Workers' Compensation Drug Spending Drops
Pharmacy benefit manager reduced prescription drug spending among injured workers.
A new study conducted by Express Scripts found that the pharmacy benefit manager significantly lowered spending on prescription drugs through various methods.
The 11th edition of the Workers’ Compensation Drug Trend Report indicated that Express Scripts lowered drug spending for workers’ compensation payers by 7.6% in 2016.
"In a year when many payers wrestled with drug price increases that dominated the news, Express Scripts protected clients from this impact," said Brigette Nelson, PharmD, senior vice president of workers' compensation clinical management at Express Scripts. "By practicing pharmacy smarter, we helped clients balance appropriate care for injured workers while keeping costs down."

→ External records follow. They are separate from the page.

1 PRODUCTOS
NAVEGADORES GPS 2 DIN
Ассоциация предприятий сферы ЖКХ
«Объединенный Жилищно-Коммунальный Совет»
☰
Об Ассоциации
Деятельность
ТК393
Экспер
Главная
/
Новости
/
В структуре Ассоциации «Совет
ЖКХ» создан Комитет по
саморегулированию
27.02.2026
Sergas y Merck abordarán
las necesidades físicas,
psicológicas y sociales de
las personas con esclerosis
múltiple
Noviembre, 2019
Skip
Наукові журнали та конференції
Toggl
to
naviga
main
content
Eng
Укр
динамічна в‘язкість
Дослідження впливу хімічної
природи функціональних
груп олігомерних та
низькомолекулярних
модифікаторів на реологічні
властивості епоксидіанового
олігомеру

The authors found that opioids cost $391.35 per user per year. Not only were opioids the most expensive class of drugs, they also accounted for 13 out of the 25 most used drugs, according to the report.
However, opioid use among those receiving workers’ compensation has been declining for the past 6 years. In 2016, the trend was observed to decrease 13.4% due to clinical solutions, aggressive clinical management, and regulatory trends, according to Express Scripts.

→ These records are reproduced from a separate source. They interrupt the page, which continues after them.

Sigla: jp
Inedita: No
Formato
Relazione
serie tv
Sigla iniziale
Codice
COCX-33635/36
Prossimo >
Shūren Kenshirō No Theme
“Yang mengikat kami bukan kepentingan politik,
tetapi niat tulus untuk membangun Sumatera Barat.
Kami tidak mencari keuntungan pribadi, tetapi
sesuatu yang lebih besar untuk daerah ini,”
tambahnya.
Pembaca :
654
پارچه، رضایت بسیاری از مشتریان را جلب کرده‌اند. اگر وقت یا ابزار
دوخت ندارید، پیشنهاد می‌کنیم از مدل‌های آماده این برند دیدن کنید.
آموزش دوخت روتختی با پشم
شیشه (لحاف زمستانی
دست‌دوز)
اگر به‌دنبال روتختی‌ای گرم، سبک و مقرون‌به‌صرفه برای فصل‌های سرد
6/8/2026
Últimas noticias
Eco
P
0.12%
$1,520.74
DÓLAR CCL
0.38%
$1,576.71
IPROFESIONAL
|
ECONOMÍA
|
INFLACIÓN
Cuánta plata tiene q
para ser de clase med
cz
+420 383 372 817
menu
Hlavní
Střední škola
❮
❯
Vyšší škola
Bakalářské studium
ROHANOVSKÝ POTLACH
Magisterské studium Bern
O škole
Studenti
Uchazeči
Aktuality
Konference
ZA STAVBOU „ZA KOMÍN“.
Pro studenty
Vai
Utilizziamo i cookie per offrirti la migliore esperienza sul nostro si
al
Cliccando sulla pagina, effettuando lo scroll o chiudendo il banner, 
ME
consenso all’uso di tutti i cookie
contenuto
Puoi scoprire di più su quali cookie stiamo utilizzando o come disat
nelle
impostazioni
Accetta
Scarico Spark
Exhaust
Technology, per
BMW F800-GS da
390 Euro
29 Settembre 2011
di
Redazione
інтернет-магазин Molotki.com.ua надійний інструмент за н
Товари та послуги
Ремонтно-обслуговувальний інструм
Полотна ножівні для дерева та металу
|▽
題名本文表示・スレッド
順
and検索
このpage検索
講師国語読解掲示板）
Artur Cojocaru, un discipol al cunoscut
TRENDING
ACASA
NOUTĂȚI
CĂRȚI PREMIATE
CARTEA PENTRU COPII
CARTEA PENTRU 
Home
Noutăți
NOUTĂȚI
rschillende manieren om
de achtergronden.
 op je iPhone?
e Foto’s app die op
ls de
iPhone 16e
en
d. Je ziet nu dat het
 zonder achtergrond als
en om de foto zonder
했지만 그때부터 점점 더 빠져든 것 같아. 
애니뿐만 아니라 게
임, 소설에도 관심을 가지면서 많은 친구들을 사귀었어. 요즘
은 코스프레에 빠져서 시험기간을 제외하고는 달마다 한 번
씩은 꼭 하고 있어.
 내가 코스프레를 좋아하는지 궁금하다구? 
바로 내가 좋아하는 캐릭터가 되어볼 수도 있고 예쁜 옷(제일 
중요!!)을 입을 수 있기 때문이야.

The observed decrease in prescription drug spending was primarily driven by lessened opioid use, providing evidence that steps are being taken to combat the opioid epidemic. Express Scripts has developed point-of-sale programs, physician outreach, patient education, and progressive analytics, which has allowed payers to reduce concerns over safety and costs associated with opioid use, according to the release.

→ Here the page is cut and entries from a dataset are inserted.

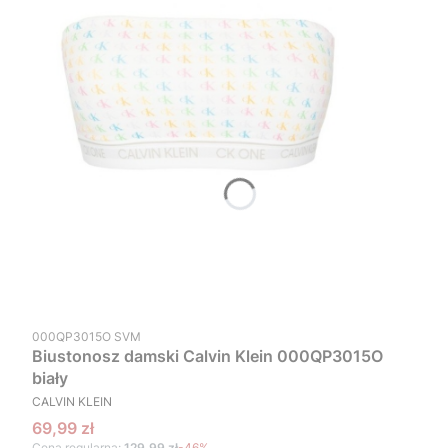
Kod produktu
000QP3015O SVM
Biustonosz damski Calvin Klein 000QP3015O
biały
PRODUCENT
CALVIN KLEIN
Cena promocyjna
69,99 zł
Cena regularna:
129,99 zł
-46%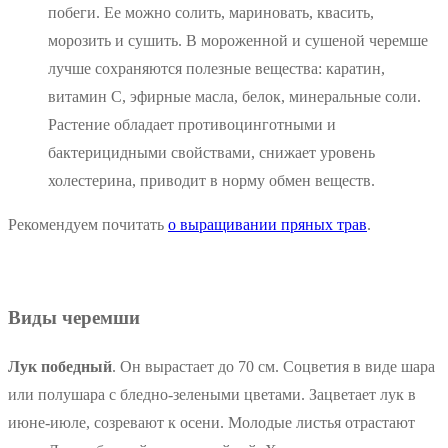
побеги. Ее можно солить, мариновать, квасить,
морозить и сушить. В мороженной и сушеной черемше
лучше сохраняются полезные вещества: каратин,
витамин С, эфирные масла, белок, минеральные соли.
Растение обладает противоцинготными и
бактерицидными свойствами, снижает уровень
холестерина, приводит в норму обмен веществ.
Рекомендуем почитать
о выращивании пряных трав
.
Виды черемши
Лук победный
. Он вырастает до 70 см. Соцветия в виде шара
или полушара с бледно-зелеными цветами. Зацветает лук в
июне-июле, созревают к осени. Молодые листья отрастают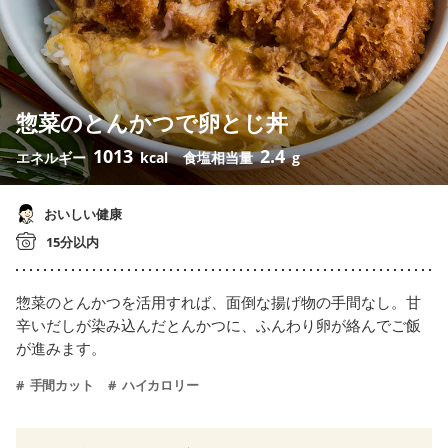
惣菜のとんかつで卵とじ丼
1013
2.4
エネルギー
kcal
食塩相当量
g
おいしい健康
15分以内
惣菜のとんかつを活用すれば、面倒な揚げ物の手間なし。甘
辛いだしが染み込んだとんかつに、ふんわり卵が絡んでご飯
が進みます。
手間カット
ハイカロリー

Additionally, the CDC has taken steps to revisit best practices when dealing with opioid prescriptions. States have considered or implemented formularies that limit opioid prescriptions to drive down use.
The report also found that spending on compounded medications decreased 28.6% in 2016. Although these drugs are costly, effective management strategies led to a reduction in unnecessary costs and wastes associated with the drugs, according to Express Scripts.
When prescription drugs are dispensed directly to injured workers, additional costs may be incurred due to repackaging or relabeling. Those drugs are also not subject to the same prices as pharmacy-dispensed drugs and may present safety concerns, which suggests that other methods should be pursued, the report noted.
"Physician-dispensed medications lack the point-of-sale safety edits which occur at a retail or home delivery pharmacy," Nelson said. "This puts injured workers at risk for potential drug interactions or duplication of therapy."
In 2016, the average costs of physician-dispensed drugs was $219.25, while it cost only $110.16 for those dispensed at a pharmacy. These findings show that Express Scripts’ Workers’ Compensation customers paid an additional $109 for medications that were also not subject to pharmacist review, according to the report.
Filling prescriptions through costly methods results in additional costs without added benefit, resulting in waste. Long-term prescriptions for these patients sent through the mail cost payers 15% less than those purchased at a retail pharmacy, and is also convenient, according to the report. These findings highlight the benefits of mail-order pharmacies for both patients and payers.
Spending on specialty drugs were observed to stabilize in 2016 among injured workers. Although these drugs account for less than 1% of all drugs used by this population, the high costs require increased monitoring.
"Managing specialty spend requires clinical expertise and strategic guidance," Nelson said. "Clinicians at Express Scripts and our specialty pharmacy Accredo have disease-specific experience to ensure safety, promote adherence and provide individualized clinical counseling for injured workers with the most complex conditions."